Musique : Luis Enríquez Bacalov


   
Jordan Belfort (Leonardo DiCaprio) est devenu courtier. Une crise économique l'ayant réduit au chômage, il retrouve un poste peu glorieux dans une petite officine qui vend des titres non cotés sur les grands marchés, ne valant la plupart du temps que quelques dizaines de cents. Mais il se découvre à la fois une puissance de suggestion infinie, ainsi que quelques amis malléables qu'il transforme en vendeurs invincibles... 
 
   Si l'on en croit certains commentateurs, le film ne retranscrit que très superficiellement la richesse du livre de Jordan Belfort dont il est inspiré. C'est peut-être vrai, toujours est-il que cette peinture au vitriol d'un fauve obsédé par la réussite financière, la puissance manipulatrice, doté d'un ego pathologiquement hypertrophié, malade de son addiction mortifère au sexe et surtout à la drogue, ne manque pas de puissance enjôleuse. 
 
   Si Jordan Belfort, idéalement incarné par un DiCaprio à multiples facettes, est un magicien dans l'art d'ensorceler ses complices, Martin Scorcese ne lui cède en rien sur ce plan, en offrant au spectateur une oeuvre qui malaxe habilement humour, bouffonnerie, drame, et délires en tous genres. Mais c'est aussi dans cette surenchère volontaire, clinquante, ainsi que dans cette diversité stylistique, que réside la limite de la fresque. Le réalisateur paraît tellement fasciné par ce typhon déjanté de Jordan, que les autres personnages sont réduits à l'état de fantoches sans épaisseur. Donnie et "Moumoute" sont des abrutis amusants, mais des abrutis quand même, l'agent Denham est particulièrement falot, le banquier suisse de Jean Dujardin semble sortir d'une comédie franchouillarde... Autant dire que DiCaprio est un Everest environné de petites collines insignifiantes. Quant au style adopté par le réalisateur, il laisse quand même perplexe. Belfort est un pourri totalement nuisible, tant pour ceux qu'il arnaque que pour lui-même, et pourtant le spectateur sort de la projection avec la sensation d'avoir assisté aux frasques d'un garnement qui mériterait, tout au plus, quelques bonnes fessées. Si l'on excepte deux ou trois scènes, (en particulier celle qui l'oppose à sa seconde épouse), le récit emprunte sans vergogne les chemins fleuris du batifolage et de l'agitation joyeuse pour suivre le parcours mortifère de ce trader hors normes, qui aurait tout aussi bien pu réussir merveilleusement dans la profession de gourou.

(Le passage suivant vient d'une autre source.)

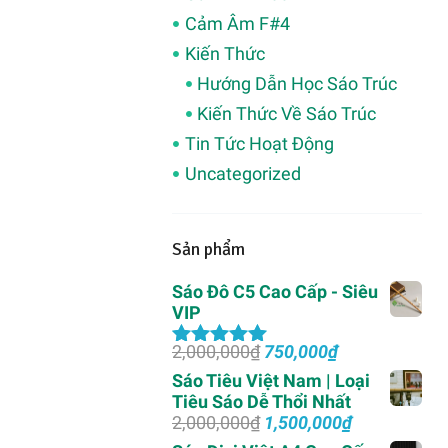
Cảm Âm F#4
Kiến Thức
Hướng Dẫn Học Sáo Trúc
Kiến Thức Về Sáo Trúc
Tin Tức Hoạt Động
Uncategorized
Sản phẩm
Sáo Đô C5 Cao Cấp - Siêu
VIP
Giá
Giá
2,000,000
₫
750,000
₫
Được xếp
gốc
hiện
hạng
5.00
5
Sáo Tiêu Việt Nam | Loại
là:
tại
sao
Tiêu Sáo Dễ Thổi Nhất
2,000,000₫.
là:
Giá
Giá
2,000,000
₫
1,500,000
₫
750,000₫.
gốc
hiện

Le discours d'adieu aux associés et employés, réduits à l'état de véritables zombies envoûtés, est à ce titre un moment aussi grandiose que consternant. 
 
  Il est incontestable que l'oeuvre est captivante, ensorselante, excitante. Mais une fois retombé le soufflé de l'émerveillement primaire, une gêne durable s'invite, occasionnée par l'approche très orientée du réalisateur.